ADHD-Lang: A Large-Scale Social Media Dataset for Verbal Behavior and Digital Phenotyping in Adult ADHD

Proceedings of the Fifteenth Language Resources and Evaluation Conference (LREC 2026)

Abstract

We introduce ADHD-Lang, a large-scale language resource derived from Reddit to advance computational phenotyping of adult ADHD. The corpus is constructed using a high-precision self-disclosure pattern to confirm ADHD diagnoses and a matched control cohort, comprising 12,070 ADHD users (317,073 posts; 2.83M sentences) and 12,070 controls (174,765 posts; 1.27M sentences).

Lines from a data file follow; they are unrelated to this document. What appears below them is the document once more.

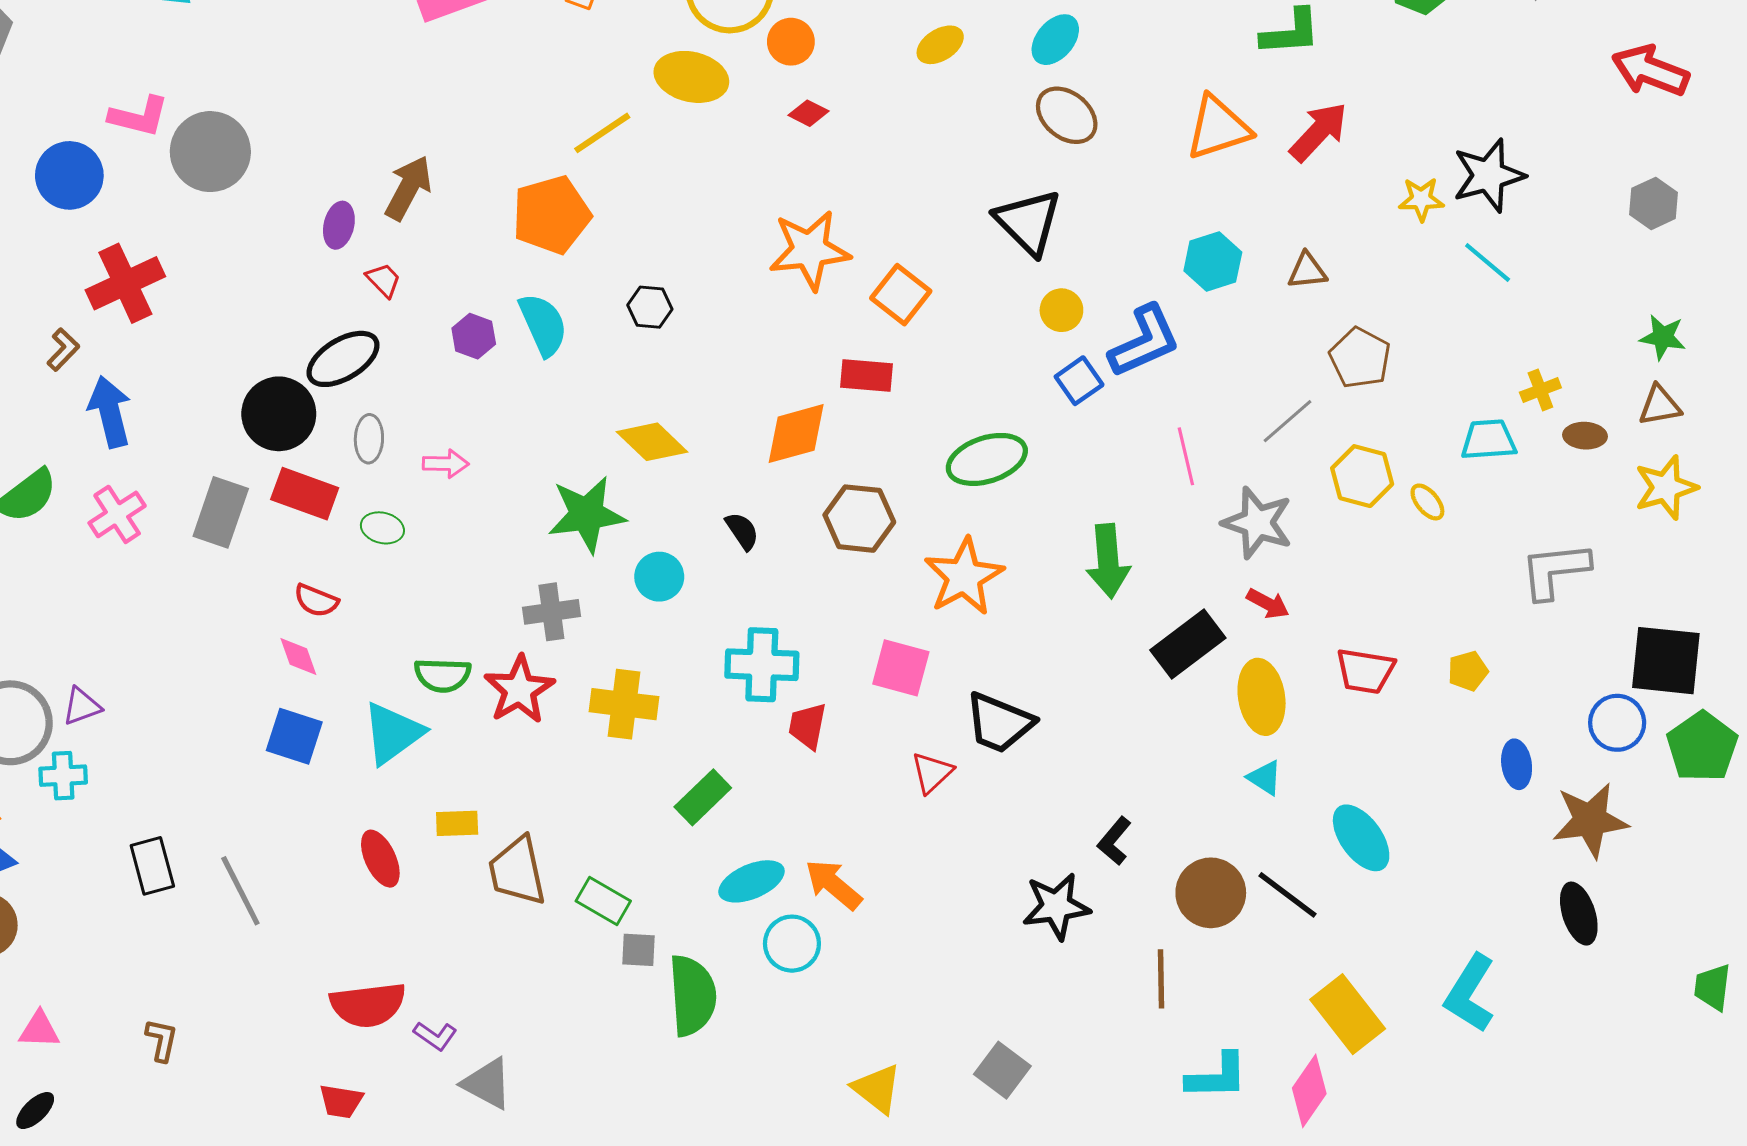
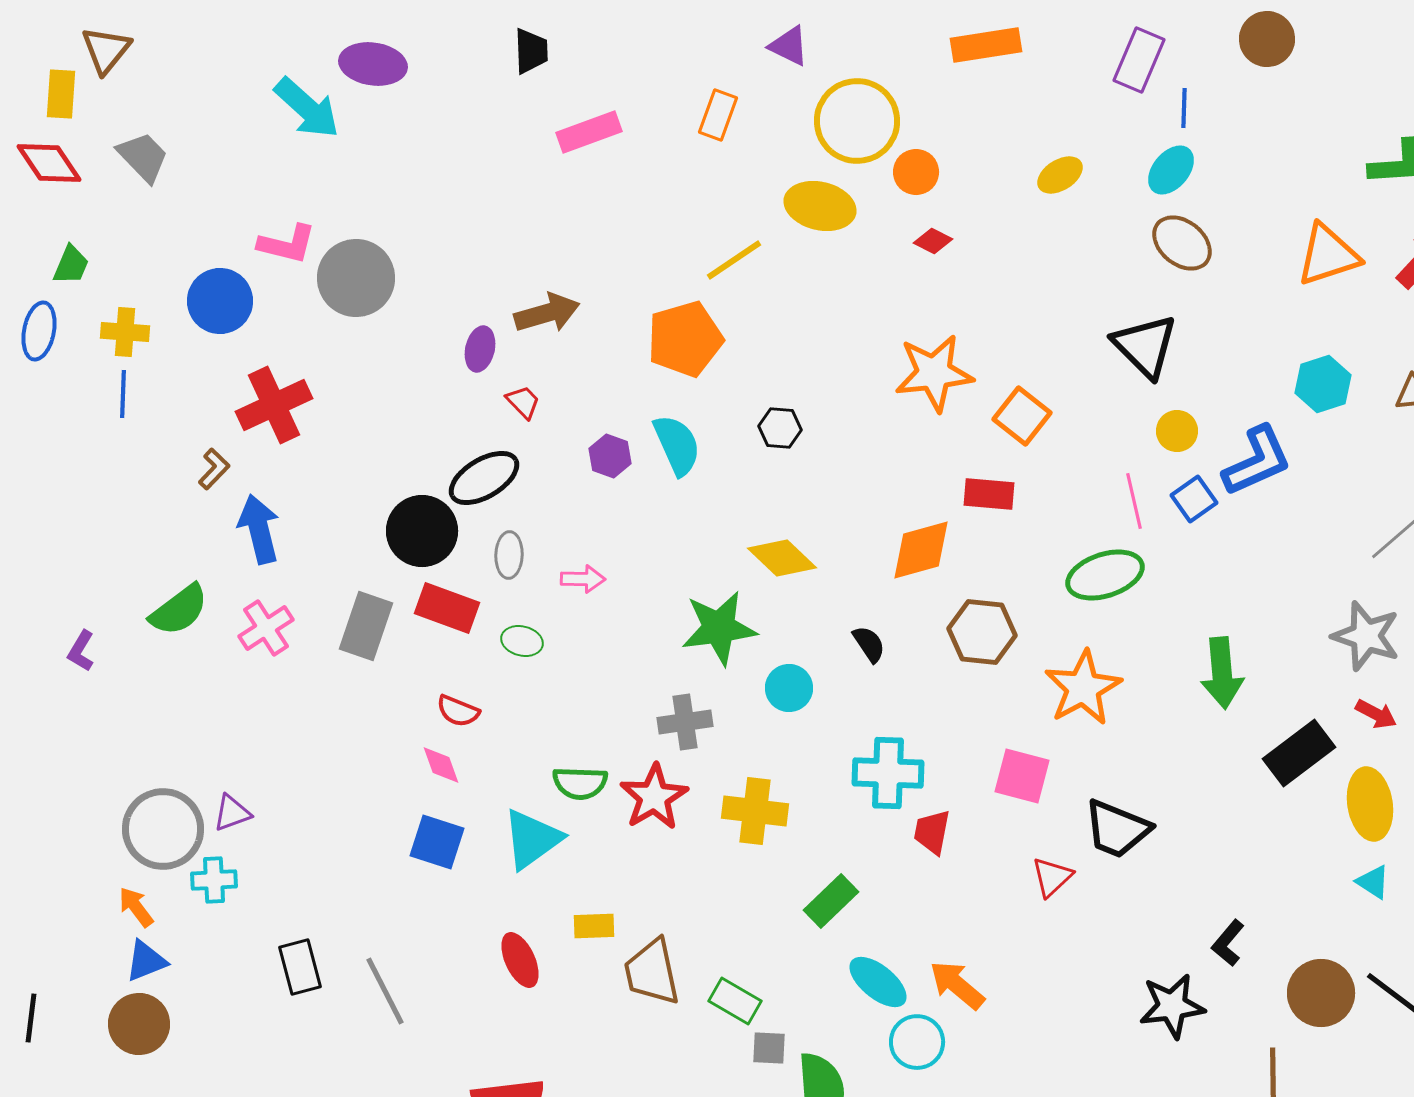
brown arrow: (408, 188) -> (547, 313), turned 46
pink line: (1186, 456) -> (1134, 501), moved
cyan ellipse: (752, 881) -> (878, 982), turned 62

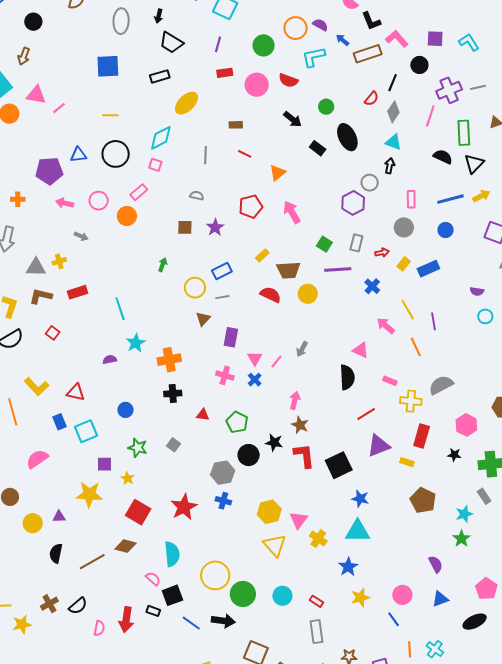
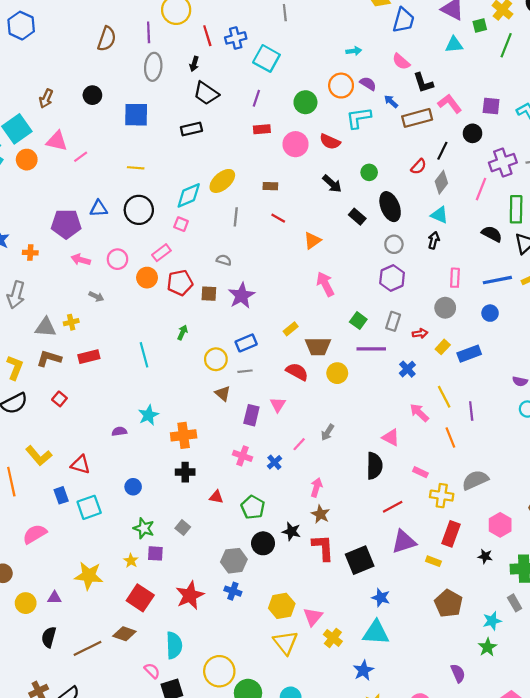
black circle: (33, 22) -> (92, 95), moved
yellow ellipse: (186, 103) -> (222, 181), moved
gray circle: (370, 183) -> (394, 244), moved
red pentagon: (251, 207) -> (180, 283), moved
purple star: (215, 227) -> (242, 296), size x1.4
cyan line: (120, 309) -> (144, 355), moved
brown triangle: (203, 319) -> (223, 393), turned -35
pink triangle: (255, 358) -> (278, 405), moved
purple square: (104, 464) -> (155, 553), moved

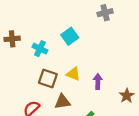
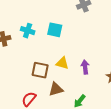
cyan square: (70, 36) -> (55, 30), turned -35
cyan cross: (40, 49) -> (28, 31), moved

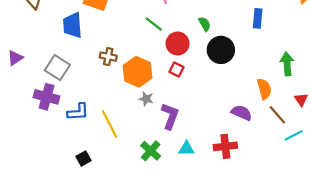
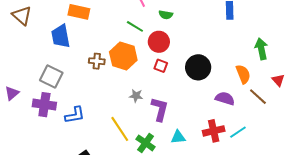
green semicircle: (205, 24) -> (166, 15), moved, turned 136
black circle: (221, 50) -> (198, 67), moved
purple triangle: (15, 58) -> (12, 93), moved
orange hexagon: (137, 72) -> (123, 56), moved
yellow line: (109, 124) -> (120, 129), moved
cyan line: (294, 135) -> (238, 132), moved

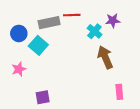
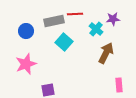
cyan square: (38, 45) -> (64, 42), moved
brown arrow: (105, 57) -> (106, 53), turned 50
pink star: (19, 69) -> (26, 64), size x1.5

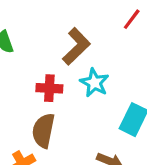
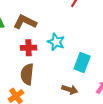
brown L-shape: (76, 46) -> (25, 22), moved, turned -105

In releasing ADHD-Lang to the research community, we also provide the first comprehensive baseline results, systematically examining the accuracy–transparency trade-off across three model families: (1) interpretable shallow machine learning models trained on clinically meaningful, expert-engineered language biomarkers; (2) a deep BiLSTM network trained on the same feature representations to capture temporal dynamics across users’ posts; and (3) black-box transformer-based models (BERT, RoBERTa, MentalRoBERTa) leveraging contextual embeddings—non-interpretable, high-dimensional representations. ADHD-Lang is released as a standardized benchmark to promote reproducible research and accelerate progress toward digital verbal-behavior phenotyping for adult ADHD.